# Forum More Stuff Debate & Technical Discussion  Is there anything wrong with this circuit?

## elkangorito

Is there anything wrong with this circuit? (see attachment.)

----------


## Vernonv

Looks ok to me. Will function as described and appears to be wired safely. I assume L is the loop connector? 
Did I miss something?

----------


## rrobor

I answered this before an it was seconded by someone else. You MUST NOT have power going to the lamp first. it means that if any lamp falls to bits on extraction explodes or is smashed the person picking the bits out of the socket may believe he has swithched the thing off but its still LIVE. After all who switches the fuse box off to change a lamp. In Australia you wire up like that and someone gets killed you will be charged with manslaughter and you will serve time behind bars. And please dont ask again as the Mr boot you out got fed up with the string the last time

----------


## BRADFORD

Hi rrobor 
There is no problem with looping the active at lights it is normal practice and half ( if not more) of the lights in the country are wired like this.
The loop terminal is not exposed when the lamp is removed.
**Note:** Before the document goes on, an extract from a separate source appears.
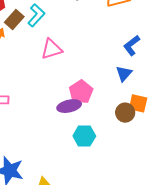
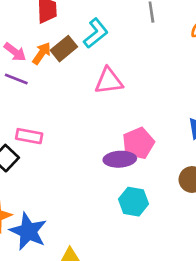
brown rectangle: (14, 20) -> (64, 49), moved

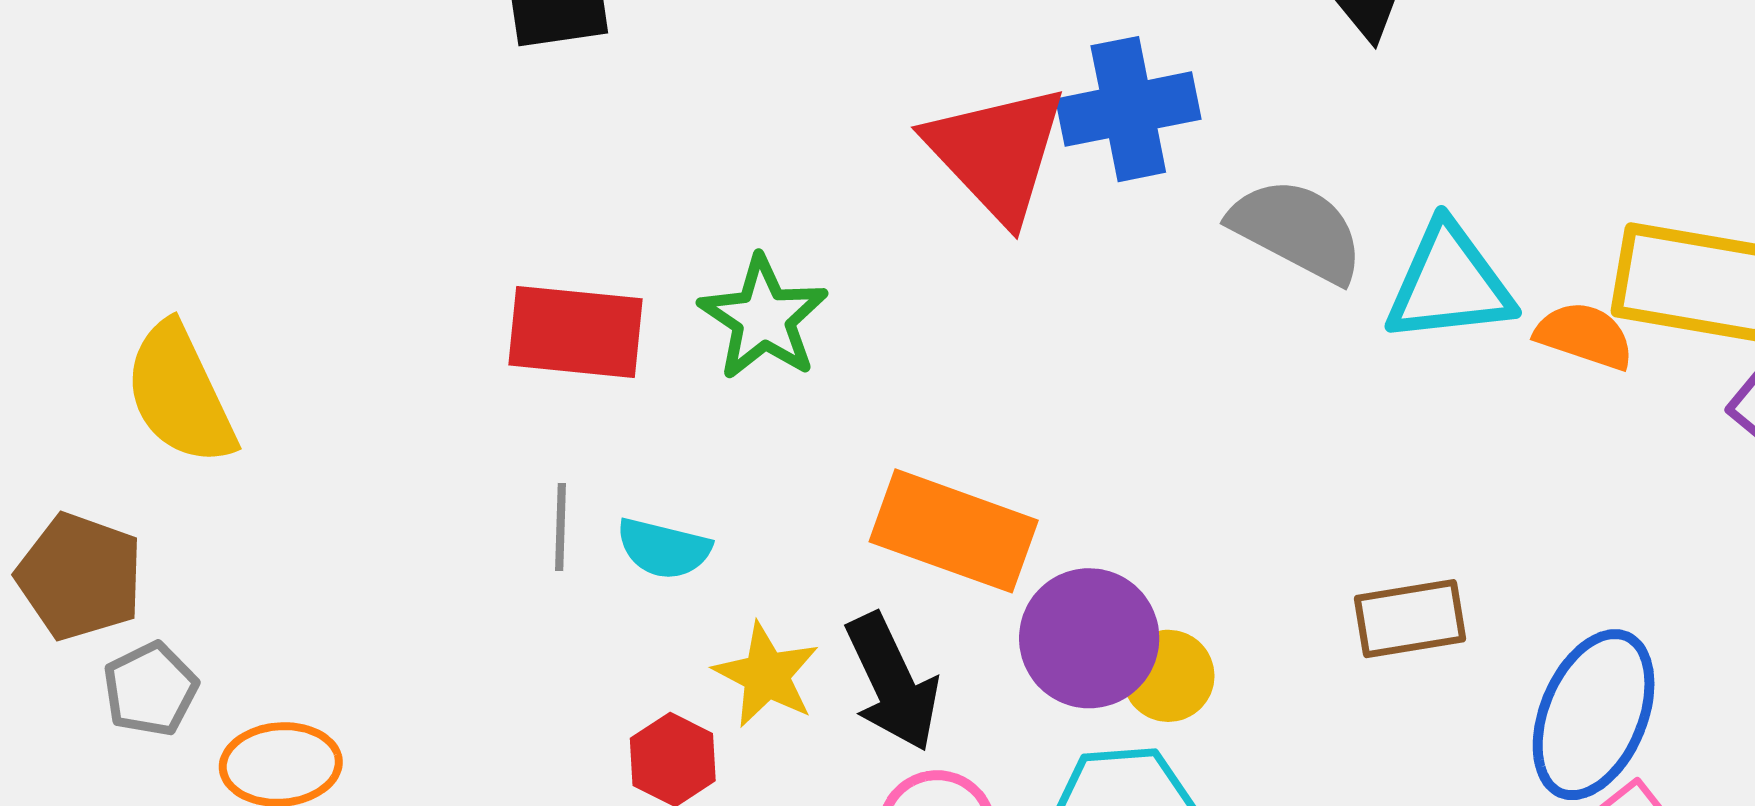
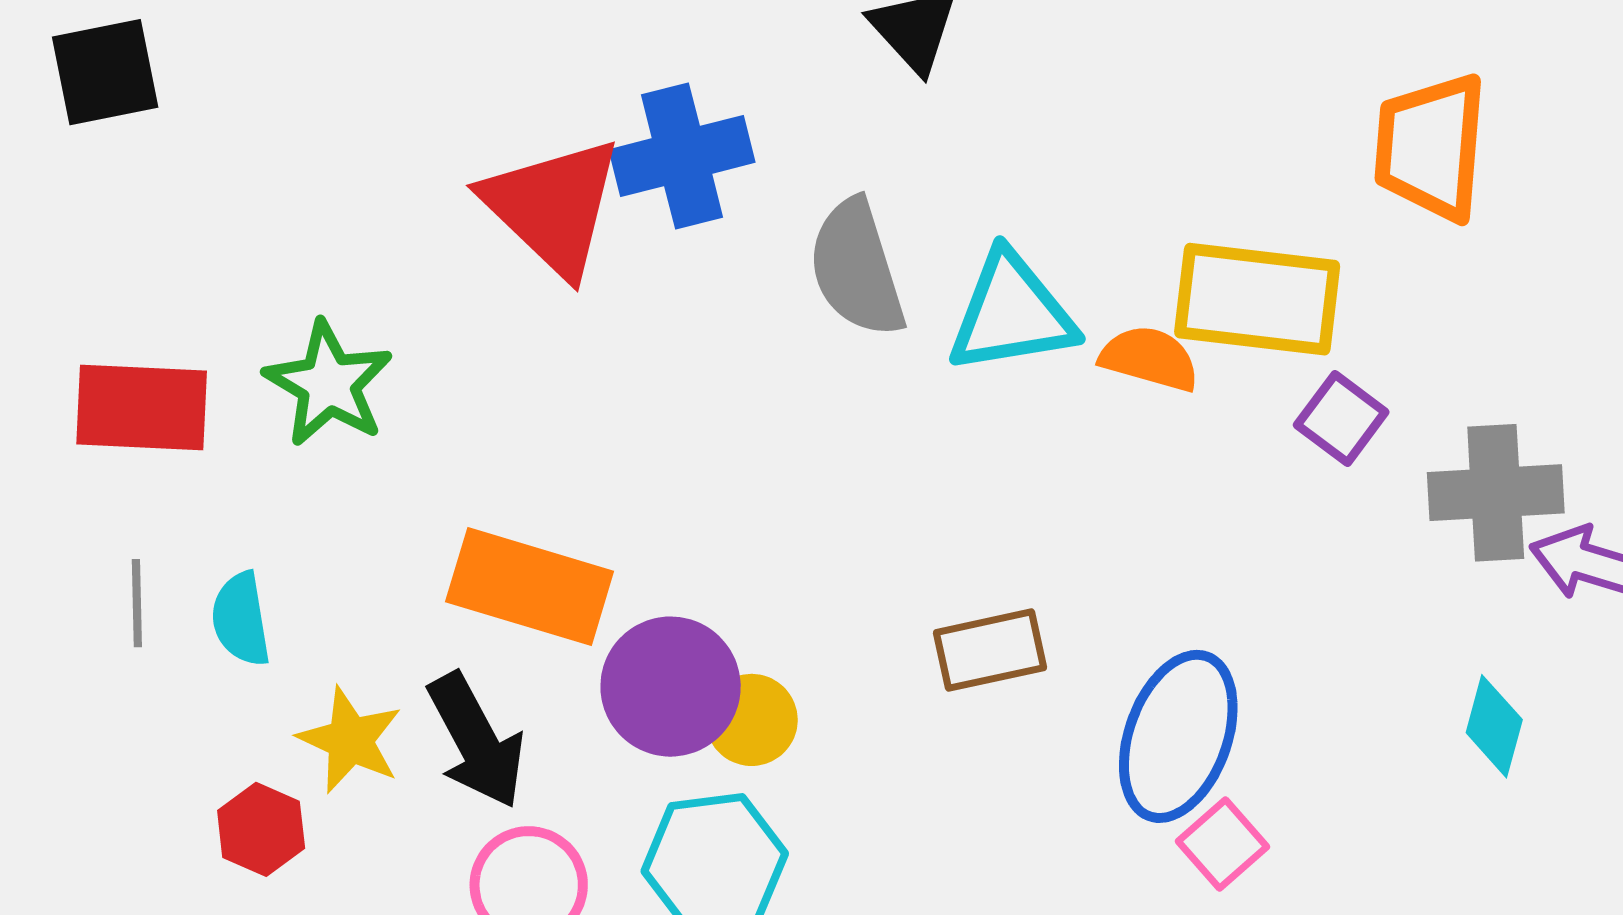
gray semicircle: (1297, 230) -> (857, 268), turned -132
cyan semicircle: (664, 548) -> (241, 619), turned 70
If the switch is off there are no live parts exposed. 
Regards Bradford

----------


## blonk

If you use 2core red and white from S2-L2a, make sure that the core you are using for neutral is sleeved black. Personally, for that switch I'd just use some of the 1.5 with the red and black. Realistically though, there is no need to run a neutral down to the switch, then back up to the light. Just run it directly from L1a to L2a.

----------


## elkangorito

> Looks ok to me. Will function as described and appears to be wired safely. I assume L is the loop connector? 
> Did I miss something?

  Yes Vernon, "L" is the loop connection. :Smilie:    

> Hi rrobor 
> There is no problem with looping the active at lights it is normal practice and half ( if not more) of the lights in the country are wired like this.
> The loop terminal is not exposed when the lamp is removed. If the switch is off there are no live parts exposed. 
> Regards Bradford

  Thanks Bradford. :Biggrin:    

> If you use 2core red and white from S2-L2a,* make sure that the core you are using for neutral is sleeved black*. Personally, for that switch I'd just use some of the 1.5 with the red and black. Realistically though, there is no need to run a neutral down to the switch, then back up to the light. Just run it directly from L1a to L2a.

  Good point Blonk. 
There is nothing wrong with the circuit except for the neutral as Blonk pointed out. :2thumbsup:

----------


## ScottH

One possible issue is the use of 1mm conductors when the rest of the circuit is 1.5mm.
Could lead to someone down the track putting a larger circuit breaker in than these conductors can safely take.
But realistically, this is exactly how a lot of houses are wired.

----------


## elkangorito

> One possible issue is the use of 1mm conductors when the rest of the circuit is 1.5mm.
> Could lead to someone down the track putting a larger circuit breaker in than these conductors can safely take.
> But realistically, this is exactly how a lot of houses are wired.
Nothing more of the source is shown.